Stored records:

========================================

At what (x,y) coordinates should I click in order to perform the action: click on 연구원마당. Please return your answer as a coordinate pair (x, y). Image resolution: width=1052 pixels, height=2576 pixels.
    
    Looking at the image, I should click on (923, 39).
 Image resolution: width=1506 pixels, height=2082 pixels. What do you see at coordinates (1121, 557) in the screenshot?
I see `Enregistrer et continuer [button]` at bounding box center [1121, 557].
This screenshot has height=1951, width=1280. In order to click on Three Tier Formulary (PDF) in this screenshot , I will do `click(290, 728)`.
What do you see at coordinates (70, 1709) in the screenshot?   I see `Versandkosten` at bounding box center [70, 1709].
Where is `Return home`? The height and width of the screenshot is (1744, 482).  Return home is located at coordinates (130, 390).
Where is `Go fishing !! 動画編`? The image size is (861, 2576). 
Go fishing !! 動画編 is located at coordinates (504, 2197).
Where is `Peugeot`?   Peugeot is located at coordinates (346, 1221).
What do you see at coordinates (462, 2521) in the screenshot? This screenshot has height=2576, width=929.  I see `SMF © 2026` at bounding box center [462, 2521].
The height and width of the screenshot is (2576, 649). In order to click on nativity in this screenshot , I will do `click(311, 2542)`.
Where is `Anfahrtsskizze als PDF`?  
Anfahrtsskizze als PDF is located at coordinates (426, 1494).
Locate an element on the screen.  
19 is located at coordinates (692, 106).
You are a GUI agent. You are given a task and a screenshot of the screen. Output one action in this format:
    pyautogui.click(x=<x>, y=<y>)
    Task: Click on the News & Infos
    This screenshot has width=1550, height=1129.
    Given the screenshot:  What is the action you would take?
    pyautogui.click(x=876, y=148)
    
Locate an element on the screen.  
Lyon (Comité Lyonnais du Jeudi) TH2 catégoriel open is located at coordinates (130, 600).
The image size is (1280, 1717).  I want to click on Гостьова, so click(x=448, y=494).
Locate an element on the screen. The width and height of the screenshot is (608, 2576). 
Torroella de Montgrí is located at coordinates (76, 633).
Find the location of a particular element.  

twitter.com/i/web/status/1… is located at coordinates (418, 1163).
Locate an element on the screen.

========================================

| Task description |
Retype the entries in full. Keep every line identical.

| Exercise result |
At what (x,y) coordinates should I click in order to perform the action: click on 연구원마당. Please return your answer as a coordinate pair (x, y). Image resolution: width=1052 pixels, height=2576 pixels.
    
    Looking at the image, I should click on (923, 39).
 Image resolution: width=1506 pixels, height=2082 pixels. What do you see at coordinates (1121, 557) in the screenshot?
I see `Enregistrer et continuer [button]` at bounding box center [1121, 557].
This screenshot has height=1951, width=1280. In order to click on Three Tier Formulary (PDF) in this screenshot , I will do `click(290, 728)`.
What do you see at coordinates (70, 1709) in the screenshot?   I see `Versandkosten` at bounding box center [70, 1709].
Where is `Return home`? The height and width of the screenshot is (1744, 482).  Return home is located at coordinates (130, 390).
Where is `Go fishing !! 動画編`? The image size is (861, 2576). 
Go fishing !! 動画編 is located at coordinates (504, 2197).
Where is `Peugeot`?   Peugeot is located at coordinates (346, 1221).
What do you see at coordinates (462, 2521) in the screenshot? This screenshot has height=2576, width=929.  I see `SMF © 2026` at bounding box center [462, 2521].
The height and width of the screenshot is (2576, 649). In order to click on nativity in this screenshot , I will do `click(311, 2542)`.
Where is `Anfahrtsskizze als PDF`?  
Anfahrtsskizze als PDF is located at coordinates (426, 1494).
Locate an element on the screen.  
19 is located at coordinates (692, 106).
You are a GUI agent. You are given a task and a screenshot of the screen. Output one action in this format:
    pyautogui.click(x=<x>, y=<y>)
    Task: Click on the News & Infos
    This screenshot has width=1550, height=1129.
    Given the screenshot:  What is the action you would take?
    pyautogui.click(x=876, y=148)
    
Locate an element on the screen.  
Lyon (Comité Lyonnais du Jeudi) TH2 catégoriel open is located at coordinates (130, 600).
The image size is (1280, 1717).  I want to click on Гостьова, so click(x=448, y=494).
Locate an element on the screen. The width and height of the screenshot is (608, 2576). 
Torroella de Montgrí is located at coordinates (76, 633).
Find the location of a particular element.  

twitter.com/i/web/status/1… is located at coordinates (418, 1163).
Locate an element on the screen.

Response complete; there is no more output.